The rules have changed.
Marketing for telecom isn’t what it used to be, and will never again be the same. But if you stay on top of technology, and follow the New Rules of telecom Marketing, you’ll learn and understand how your prospects are choosing their next product. You’ll discover how to provide your sales executives with better tools to help them turn those prospects into customers.
Here’s a quick overview of The New Rules of Telecom Marketing #1 through #5:
1. You CAN Compete against the Big Guys. You don’t want to run your business like the Big Guys–and you shouldn’t. In order to SEEM different, however, you actually have to BE different. In today’s telecom market, you need to clearly define who you are, what you stand for. You must find your differentiating factor and play it up, be it, live it. Don’t worry about the masses–that’s what the Big Guys are there for. You must put every single ounce of energy you have into your micro niche, because that is where the Big Guys are too, well..big to fit. Define who you are. Find your niche. Own it.
2. Word of Mouth is Key. Build it. With typical telecom service sales cycles averaging 6-9 months, it’s more important than ever to provide your sales executives with better tools to help turn prospects into customers. You must acknowledge and accept that your customers and prospects are talking about you–and the self-contained water-cooler area is far behind the times. Global chat rooms, blogs and online connections are the way it’s done today. It’s crucial for you to build, channel, and harness this chatter for your own good via a corporate reference and testimonial program.
3. You Must Make Yourself Findable or You Might as Well Be Invisible. It’s time to re-validate your website’s key word and search phrase strategy. You can do it the hard way, or you can do it the easy way. To make this quick: Do it the easy way. Download a good keyword tool, like Market Samurai. Use it. Be amazed at it’s awesomeness.
4. Break Down Your Foundation. Re-build it With the Right Materials. Don’t build your 2010 marketing plan around what your CIO thinks your customers want. Ask the people in the know. And those people are your customers. It’s time to build a good survey to ask them what they like, don’t like, what they want and don’t want. The most important question? “Would you recommend us to your friend or trusted colleague?”

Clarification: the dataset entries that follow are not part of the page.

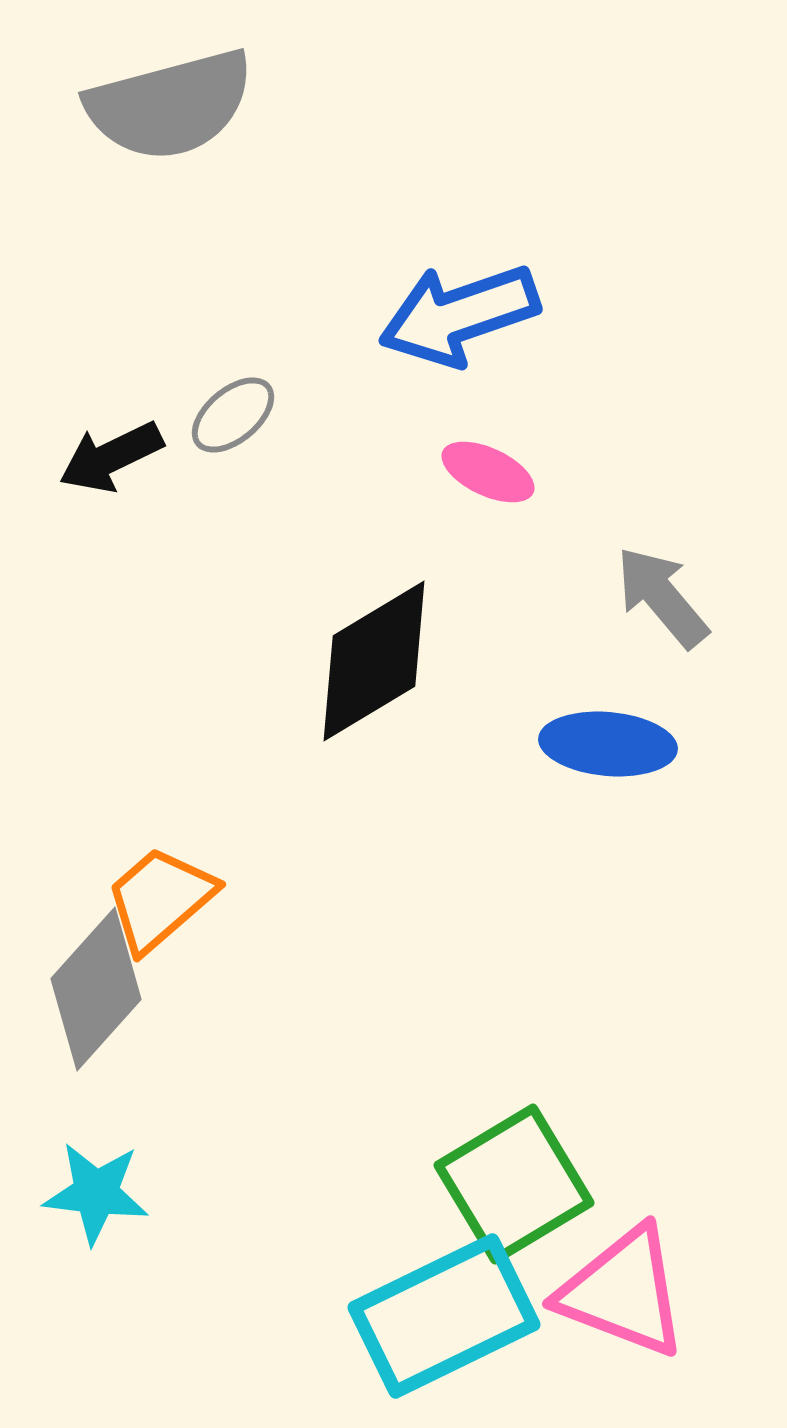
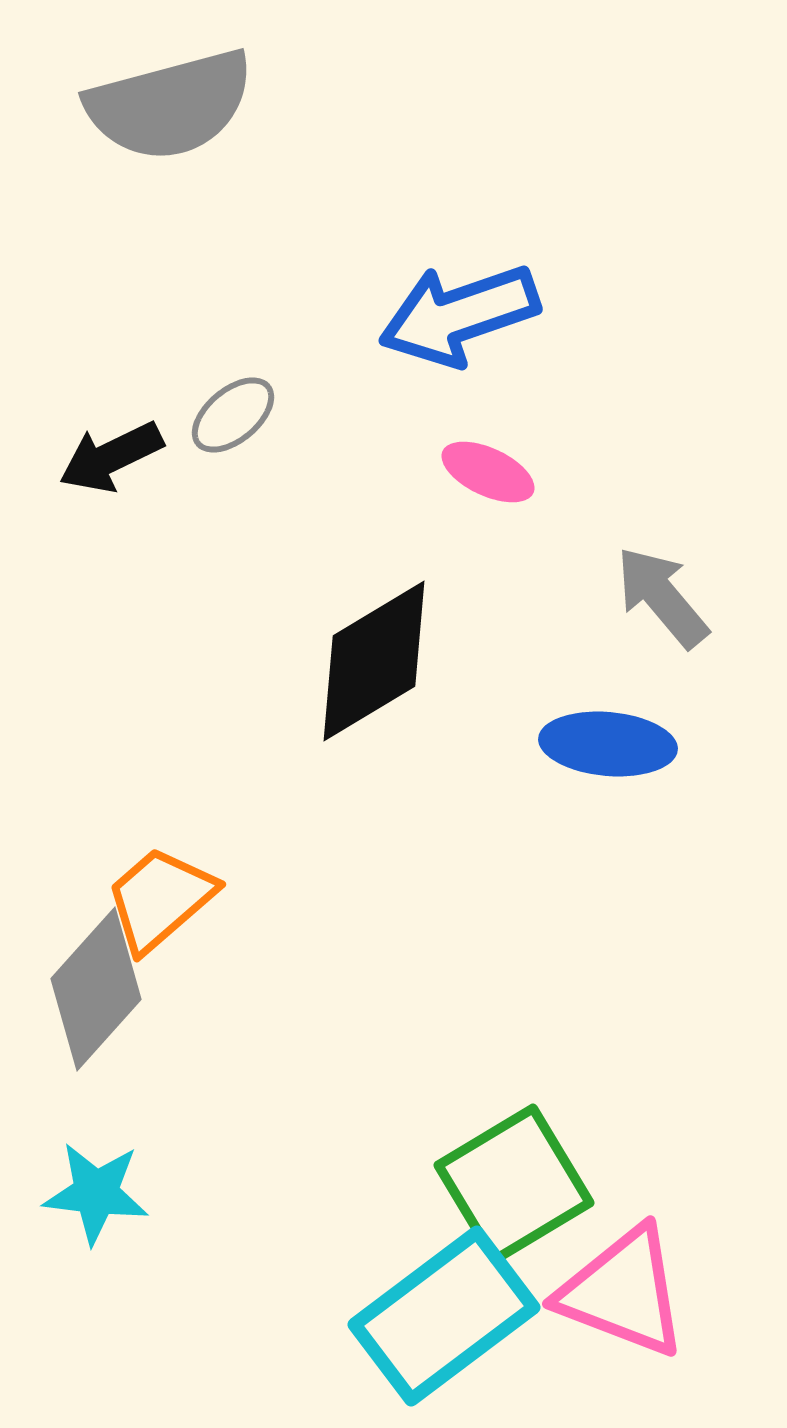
cyan rectangle: rotated 11 degrees counterclockwise
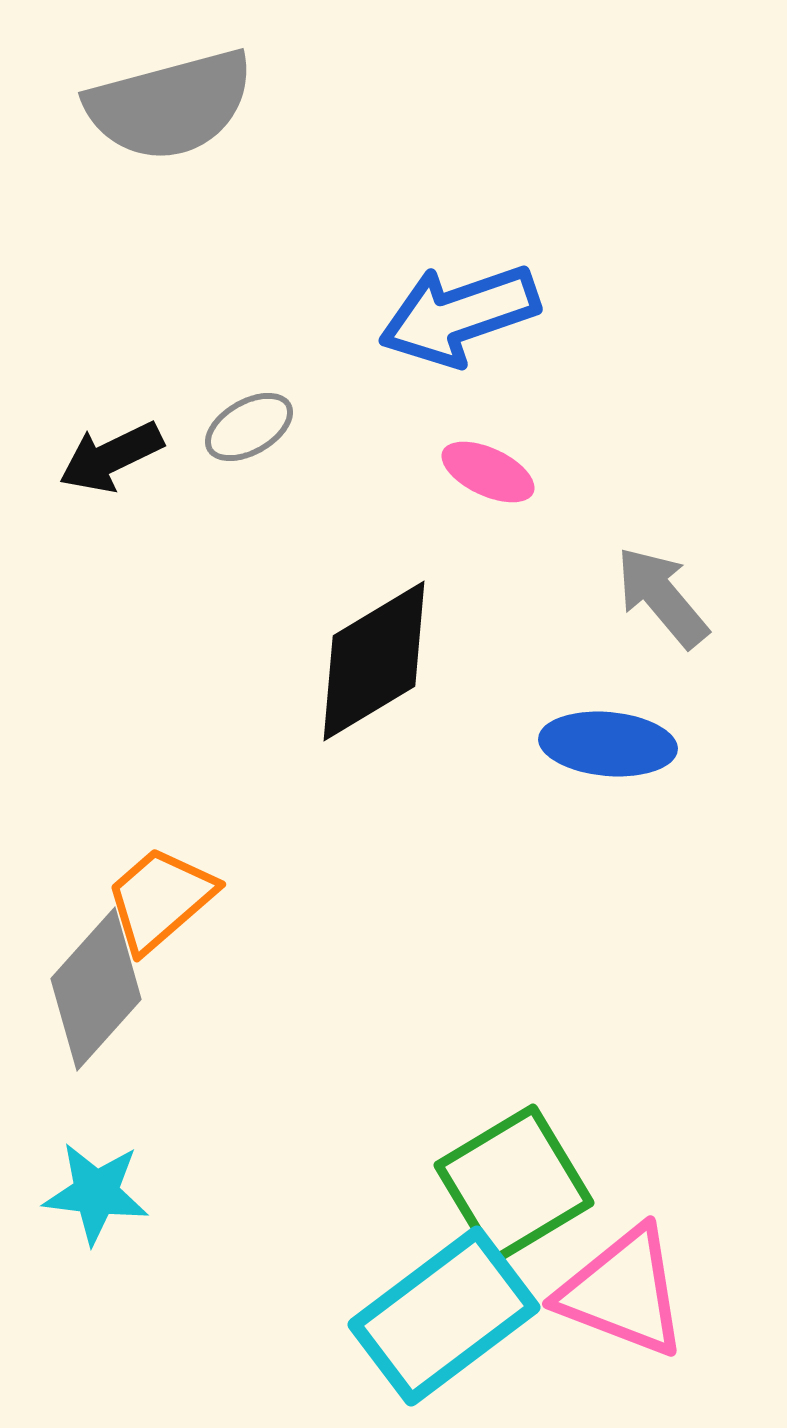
gray ellipse: moved 16 px right, 12 px down; rotated 10 degrees clockwise
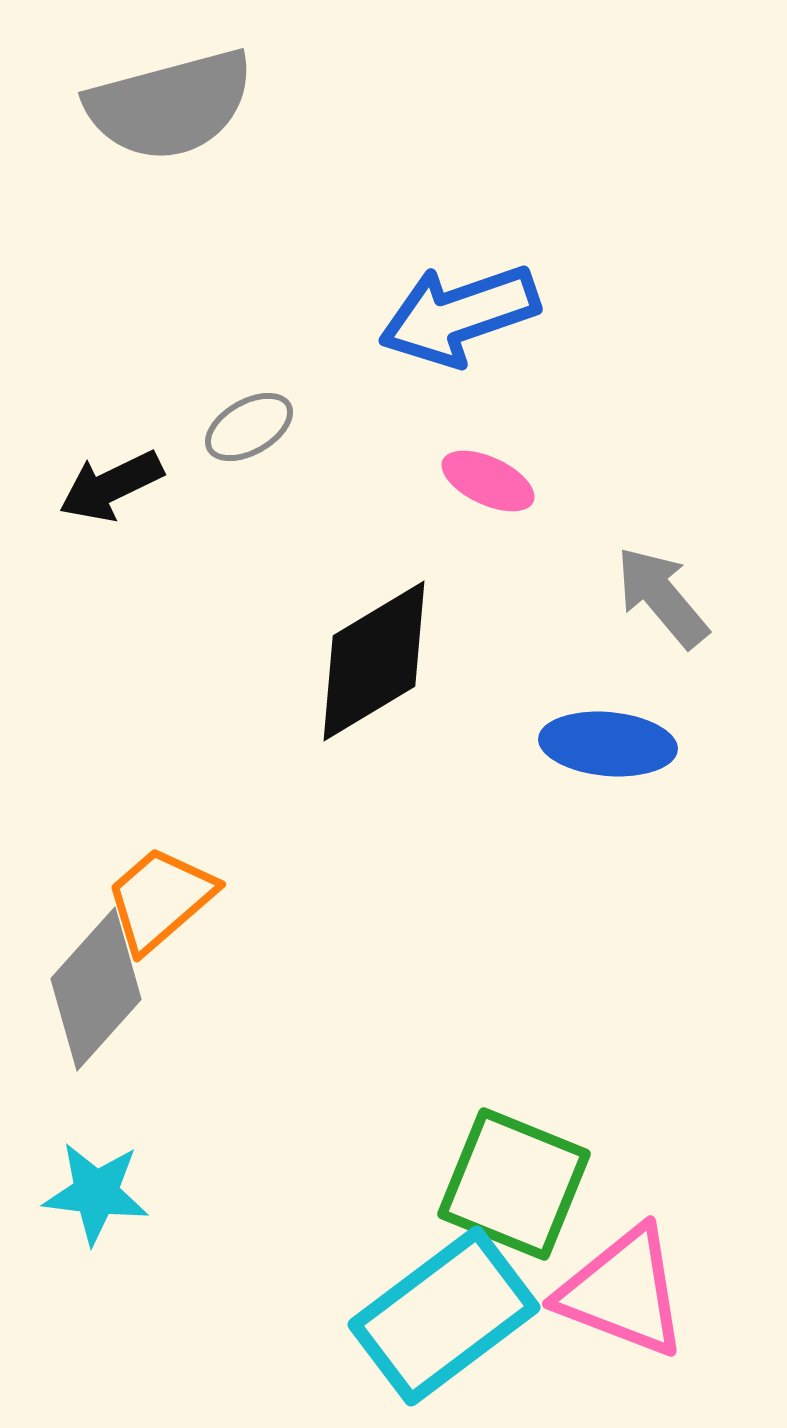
black arrow: moved 29 px down
pink ellipse: moved 9 px down
green square: rotated 37 degrees counterclockwise
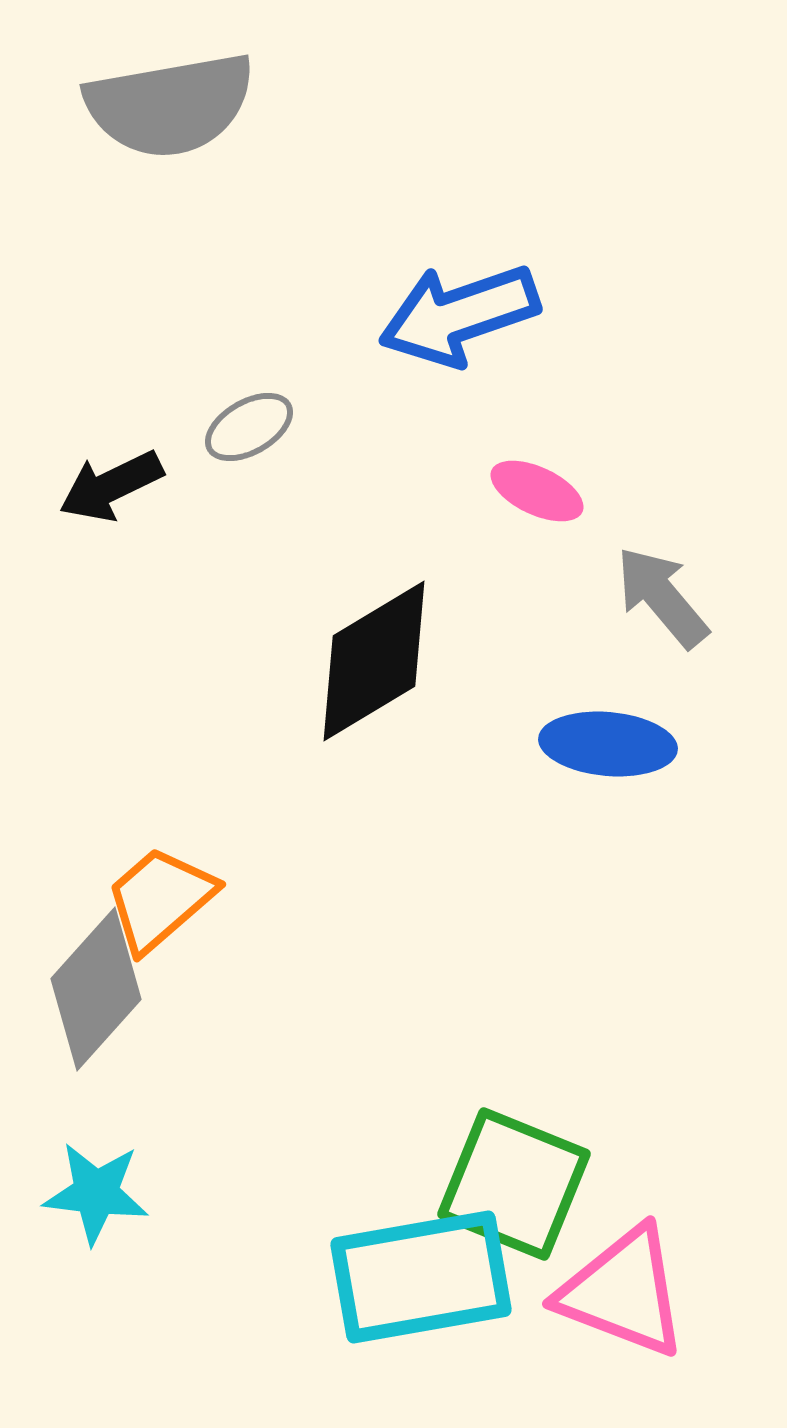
gray semicircle: rotated 5 degrees clockwise
pink ellipse: moved 49 px right, 10 px down
cyan rectangle: moved 23 px left, 39 px up; rotated 27 degrees clockwise
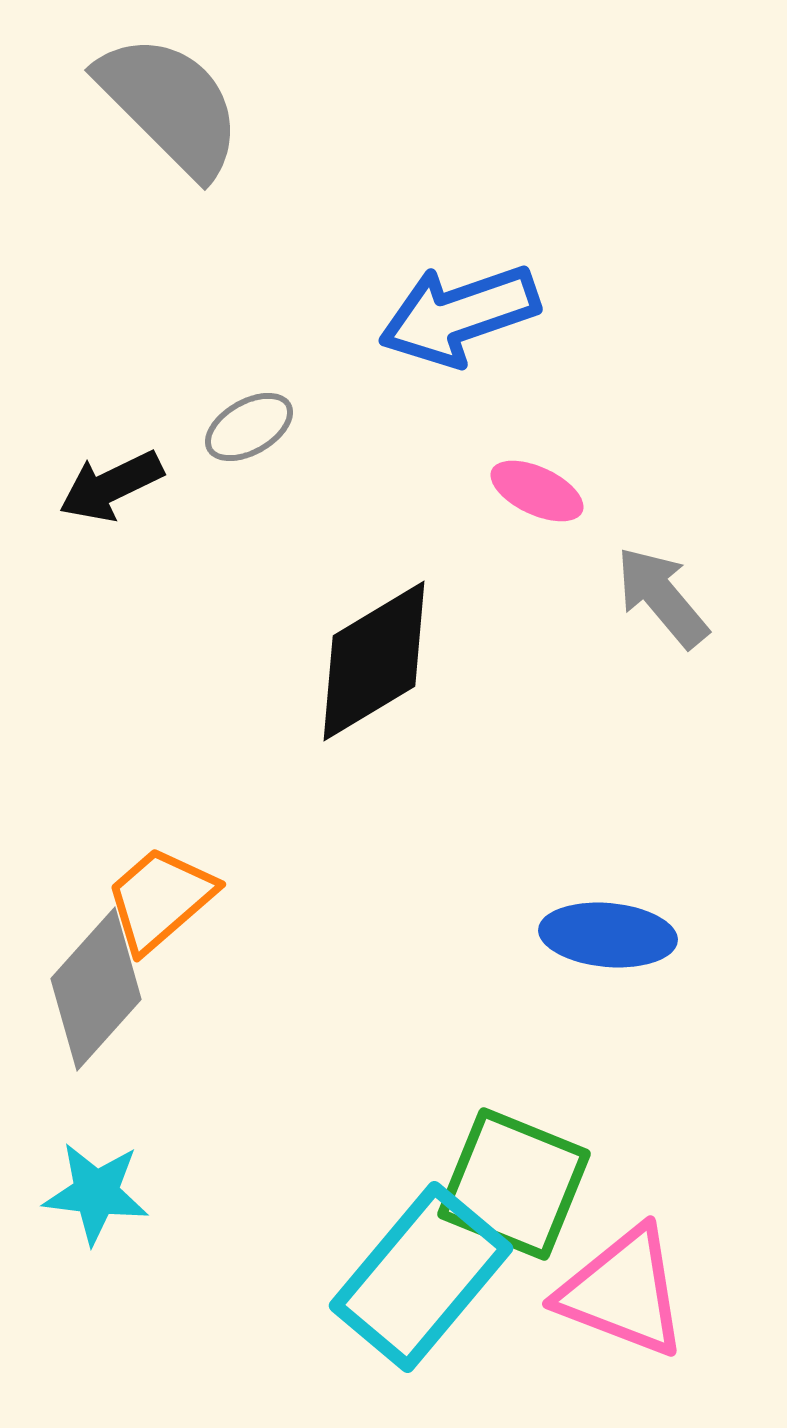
gray semicircle: rotated 125 degrees counterclockwise
blue ellipse: moved 191 px down
cyan rectangle: rotated 40 degrees counterclockwise
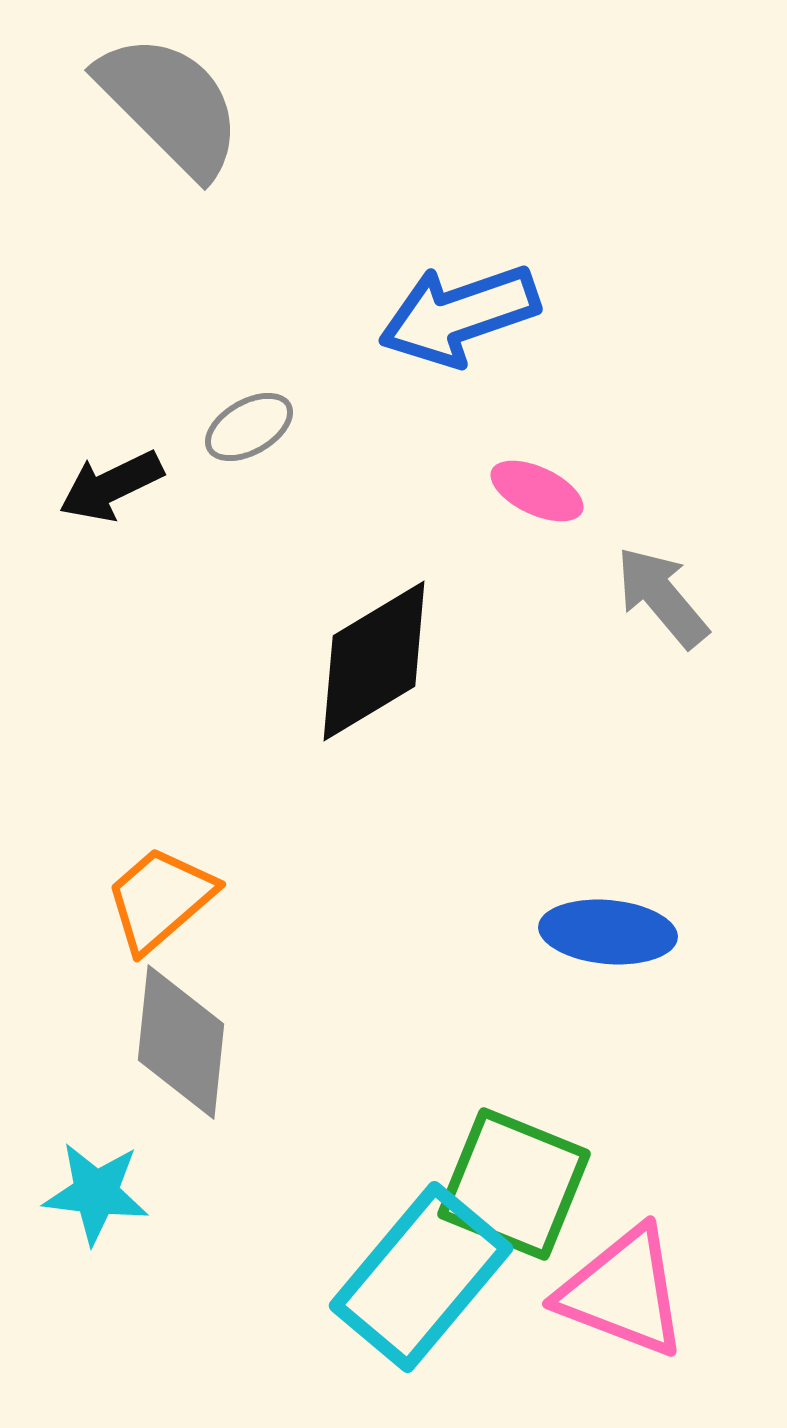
blue ellipse: moved 3 px up
gray diamond: moved 85 px right, 53 px down; rotated 36 degrees counterclockwise
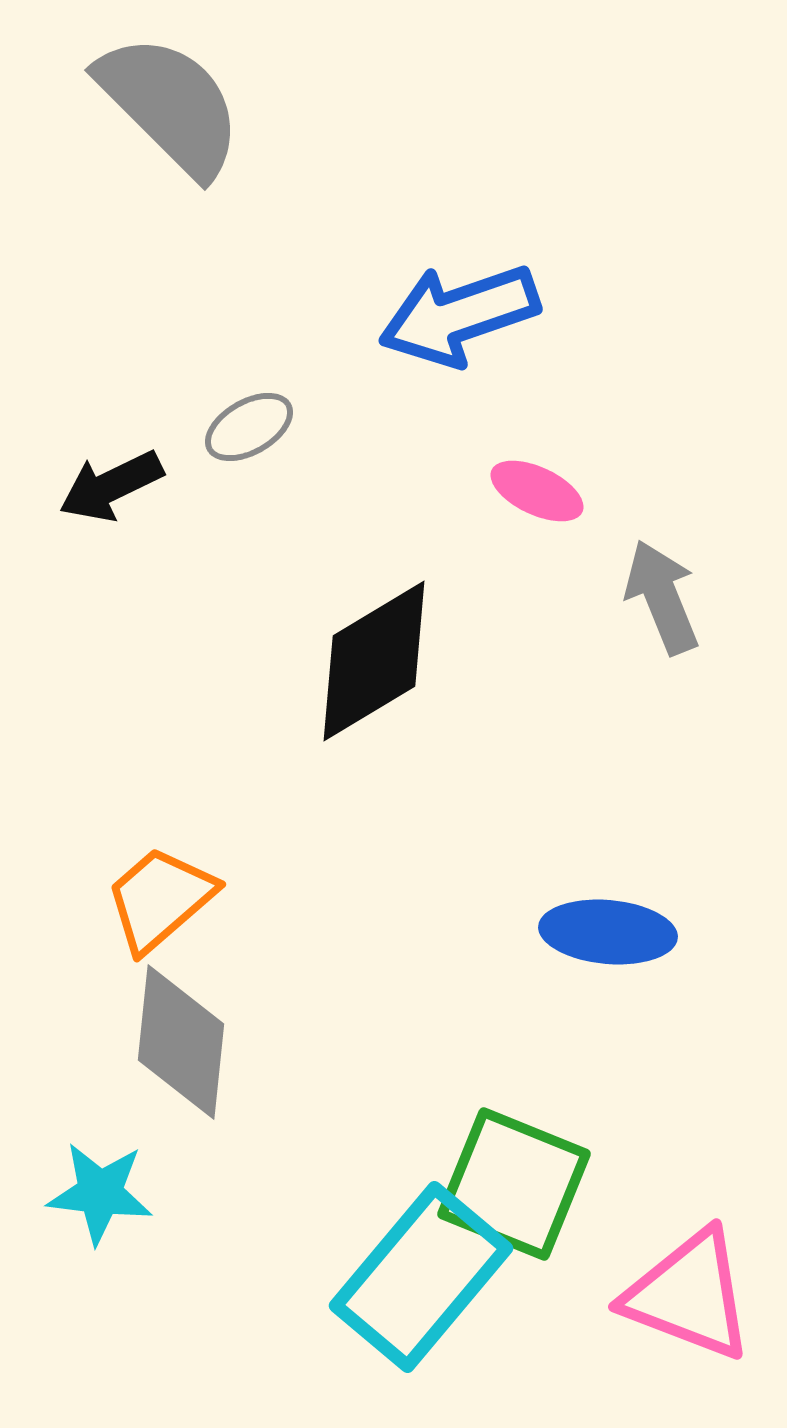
gray arrow: rotated 18 degrees clockwise
cyan star: moved 4 px right
pink triangle: moved 66 px right, 3 px down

5. Give Away Your Knowledge. For Free. That’s right–For Free. Your target market is out there right now searching around tech sites doing research. They’re reading someone elses’ white paper and referring to your competitors’ “Top Ten” lists. You want your prospects to view your company as the authority above all others. Write the content that proves that you know the in’s and out’s of your differentiating factor–whether that be your technology, your customer service, or your ability to meeting install dates. Publish it. For free. And don’t make them register to get it.